Blood in the ears? Not a rabies symptom. Were they foaming at the
mouth?”
“Not that I saw.”
“Running in a straight line?”
“Circles.”
A pickup truck drove by on the highway, country music so loud on its
radio that the tune carried all the way to the back of Potter’s
property. Loud or not, it was a mournful song.
“Where are they?” Potter asked.
“Got them bagged in plastic in the Cherokee here.”
“You get bitten?”
“No,” Eduardo said.
“Scratched?”
“No.”
“Any contact with them whatsoever?”
Eduardo explained about the precautions he’d taken: the shovel,
bandanna, rubber gloves.
Cocking his head, looking puzzled, Travis Potter said, “You telling me
everything?”
“Well, I think so,” he lied. “I mean, their behavior was pretty
strange, but I’ve told you everything important, no other symptoms I
noticed.”
Potter’s gaze was forthright and penetrating, and for a moment Eduardo
considered opening up and revealing the whole bizarre story.
Instead, he said, “If it isn’t rabies, does it sound like maybe it
could be plague?”
Potter frowned. “Doubtful. Bleeding from the ears? That’s an
uncommon symptom.
You get any flea bites being around them?”
“I’m not itchy.”
The warm breeze pumped itself into a gust of wind, rattling the larches
and startling a night bird out of the branches. It flew low over their
heads with a shriek that startled them.
Potter said, “Well, why don’t you leave these raccoons with me, and I’ll
have a look.”
They removed the three green plastic bags from the Cherokee and carried
them inside. The waiting room was deserted, Potter had evidently been
doing paperwork in his office. They went through a door and down a
short hallway to the white-tiled surgery, where they put the bags on
the floor beside a stainless-steel examination table.
The room felt cool and looked cold. Harsh white light fell on the
enamel, steel, and glass surfaces. Everything gleamed like snow and
ice.
“What’ll you do with them?” Eduardo asked.

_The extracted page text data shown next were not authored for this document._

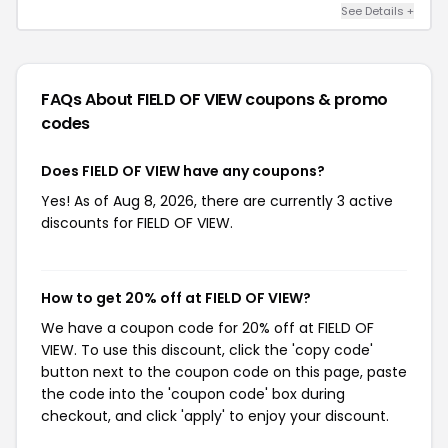
See Details +
FAQs About FIELD OF VIEW
coupons & promo
codes
Does FIELD OF VIEW have any coupons?
Yes! As of Aug 8, 2026, there are currently 3 active
discounts for FIELD OF VIEW.
How to get 20% off at FIELD OF VIEW?
We have a coupon code for 20% off at FIELD OF
VIEW. To use this discount, click the 'copy code'
button next to the coupon code on this page, paste
the code into the 'coupon code' box during
checkout, and click 'apply' to enjoy your discount.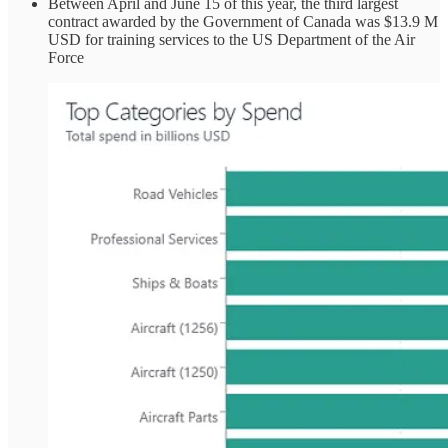
Between April and June 15 of this year, the third largest
contract awarded by the Government of Canada was $13.9 M
USD for training services to the US Department of the Air
Force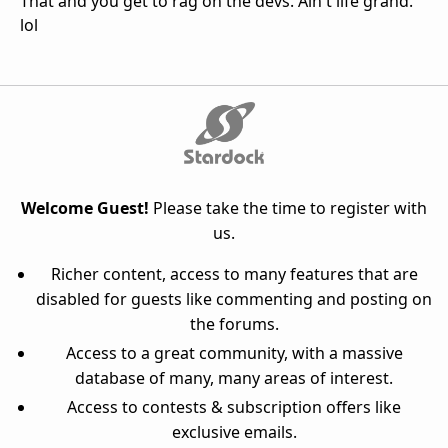
That and you get to rag on the devs. Ain't life grand.
lol
Welcome Guest!
Please take the time to register with
us.
Richer content, access to many features that are
disabled for guests like commenting and posting on
the forums.
Access to a great community, with a massive
database of many, many areas of interest.
Access to contests & subscription offers like
exclusive emails.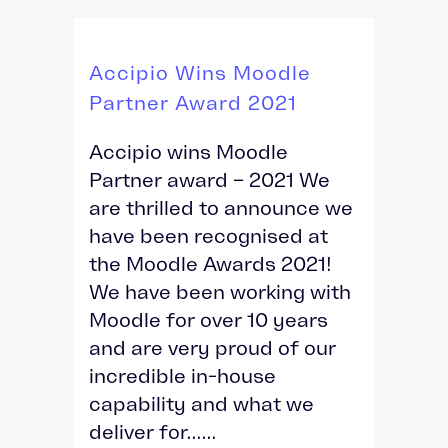
Accipio Wins Moodle
Partner Award 2021
Accipio wins Moodle
Partner award – 2021 We
are thrilled to announce we
have been recognised at
the Moodle Awards 2021!
We have been working with
Moodle for over 10 years
and are very proud of our
incredible in-house
capability and what we
deliver for......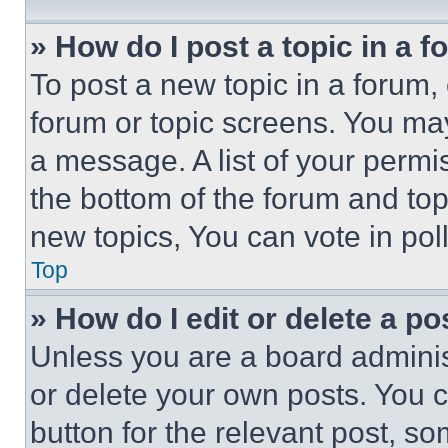
» How do I post a topic in a 
To post a new topic in a forum, 
forum or topic screens. You ma
a message. A list of your permi
the bottom of the forum and to
new topics, You can vote in poll
Top
» How do I edit or delete a po
Unless you are a board adminis
or delete your own posts. You ca
button for the relevant post, so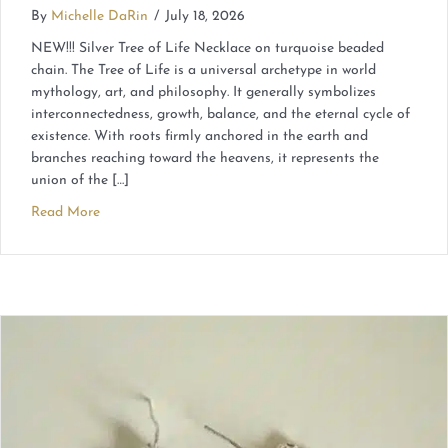
By
Michelle DaRin
/
July 18, 2026
NEW!!! Silver Tree of Life Necklace on turquoise beaded
chain. The Tree of Life is a universal archetype in world
mythology, art, and philosophy. It generally symbolizes
interconnectedness, growth, balance, and the eternal cycle of
existence. With roots firmly anchored in the earth and
branches reaching toward the heavens, it represents the
union of the […]
Read More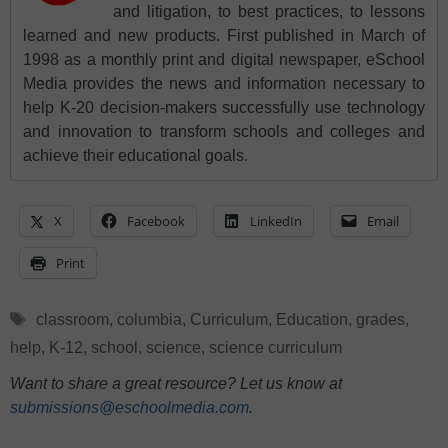
and litigation, to best practices, to lessons
learned and new products. First published in March of
1998 as a monthly print and digital newspaper, eSchool
Media provides the news and information necessary to
help K-20 decision-makers successfully use technology
and innovation to transform schools and colleges and
achieve their educational goals.
X
Facebook
LinkedIn
Email
Print
Tags
classroom
,
columbia
,
Curriculum
,
Education
,
grades
,
help
,
K-12
,
school
,
science
,
science curriculum
Want to share a great resource? Let us know at
submissions@eschoolmedia.com
.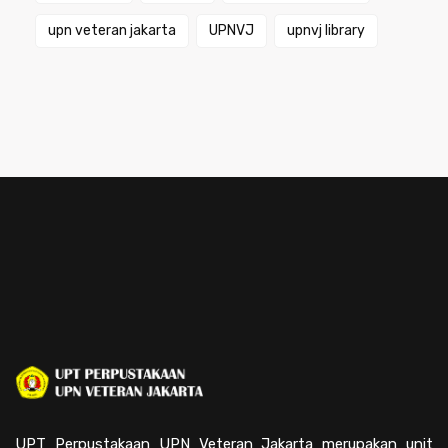
upn veteran jakarta
UPNVJ
upnvj library
UPT Perpustakaan UPN Veteran Jakarta merupakan unit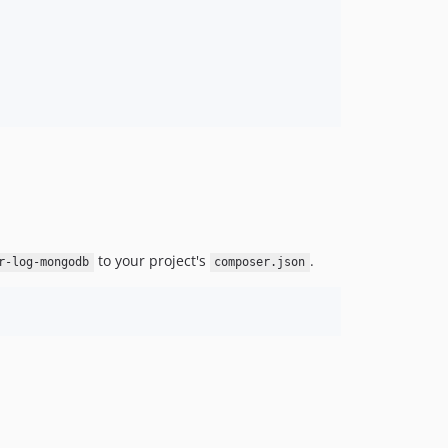
to your project's
.
r-log-mongodb
composer.json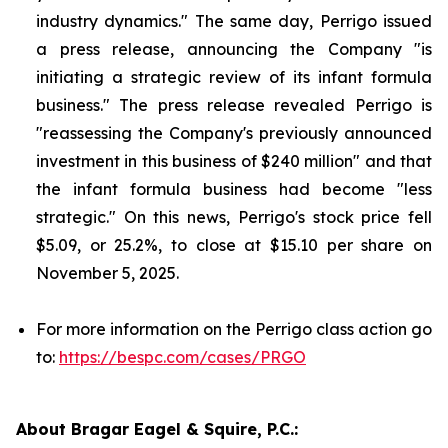
industry dynamics." The same day, Perrigo issued
a press release, announcing the Company "is
initiating a strategic review of its infant formula
business." The press release revealed Perrigo is
"reassessing the Company's previously announced
investment in this business of $240 million" and that
the infant formula business had become "less
strategic." On this news, Perrigo's stock price fell
$5.09, or 25.2%, to close at $15.10 per share on
November 5, 2025.
For more information on the Perrigo class action go
to:
https://bespc.com/cases/PRGO
About Bragar Eagel & Squire, P.C.: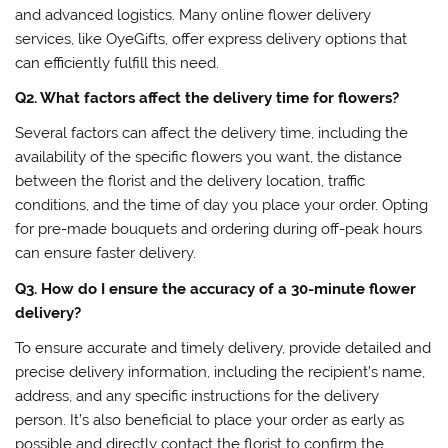
and advanced logistics. Many online flower delivery
services, like OyeGifts, offer express delivery options that
can efficiently fulfill this need.
Q2. What factors affect the delivery time for flowers?
Several factors can affect the delivery time, including the
availability of the specific flowers you want, the distance
between the florist and the delivery location, traffic
conditions, and the time of day you place your order. Opting
for pre-made bouquets and ordering during off-peak hours
can ensure faster delivery.
Q3. How do I ensure the accuracy of a 30-minute flower
delivery?
To ensure accurate and timely delivery, provide detailed and
precise delivery information, including the recipient’s name,
address, and any specific instructions for the delivery
person. It’s also beneficial to place your order as early as
possible and directly contact the florist to confirm the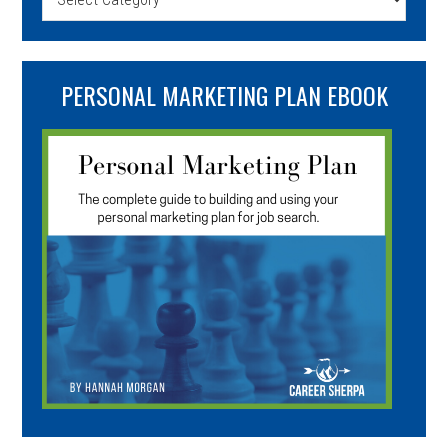
PERSONAL MARKETING PLAN EBOOK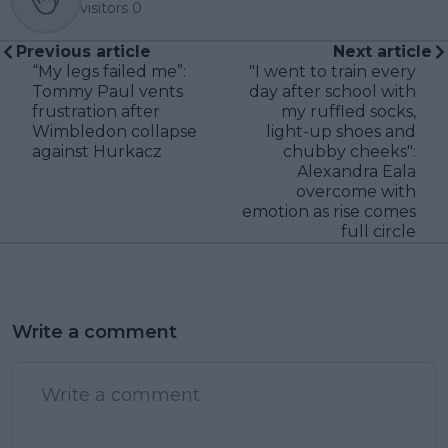
visitors
0
Previous article
Next article
“My legs failed me”:
"I went to train every
Tommy Paul vents
day after school with
frustration after
my ruffled socks,
Wimbledon collapse
light-up shoes and
against Hurkacz
chubby cheeks":
Alexandra Eala
overcome with
emotion as rise comes
full circle
Write a comment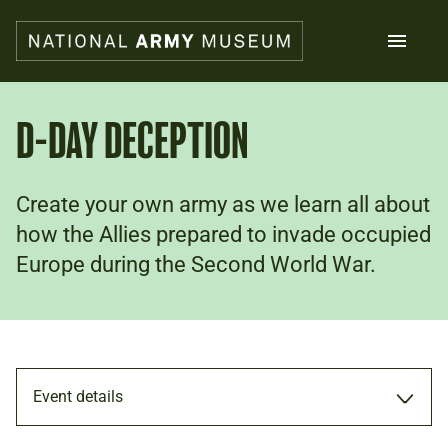
Skip
to
main
content
Search
D-DAY DECEPTION
What's on
Create your own army as we learn all about
Collections
Explore
how the Allies prepared to invade occupied
Support us
Europe during the Second World War.
Plan a visit
Families
Schools
Donate
Event details
Shop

“I don’t have the means to test for rabies here. I’ll take tissue
samples, send them up to the state lab, and we’ll have the results in a
few days.”
“That’s all?”
“What do you mean?”
Poking one of the bags with the toe of his boot, Eduardo said, “You
going to dissect one of them?”
“I’ll store them in one of my cold lockers and wait for the state lab’s
report. If they’re negative for rabies, then, yeah, I’ll perform an
autopsy on one of them.”
“Let me know what you find?”
Potter gave him that penetrating stare again. “You sure you weren’t
bitten or scratched? Because if you were, and if there’s any reason at
all to suspect rabies, you should get to a doctor now and start the
vaccine right away, tonight–”
“I’m no fool,” Eduardo said. “I’d tell
you if there was any chance I’d been infected.”
Potter continued to stare at him.
Looking around the surgery, Eduardo said, “You really modernized the
place from the way it was.”
“Come on,” the veterinarian said, turning to the door. “I have
something I want to give you.”
Eduardo followed him into the hall and through another door into
Potter’s private office. The vet rummaged in the drawers of a white,
enameled-metal storage cabinet and handed him a pair of pamphlets– one
on rabies, one on bubonic plague.
“Read up on the symptoms for both,” Potter said. “You notice anything
similar in yourself, even similar, get to your doctor.”
“Don’t like doctors much.”
“That’s not the point. You have a doctor?”
“Never need one.”
“Then you call me, and I’ll get a doctor to you, one way or the
other.
Understand?”
“All right.”
“You’ll do it?”
“Sure will.”
Potter said, “You have a telephone out there?”
“Of course. Who doesn’t have a phone these days?”
The question seemed to confirm that he had an image as a hermit and an
eccentric. Which maybe he deserved. Because now that he thought about
it, he hadn’t used the phone to receive or place a call in at least
five or six months. He doubted if it’d rung more than three times in
the past year, and one of those was a wrong number.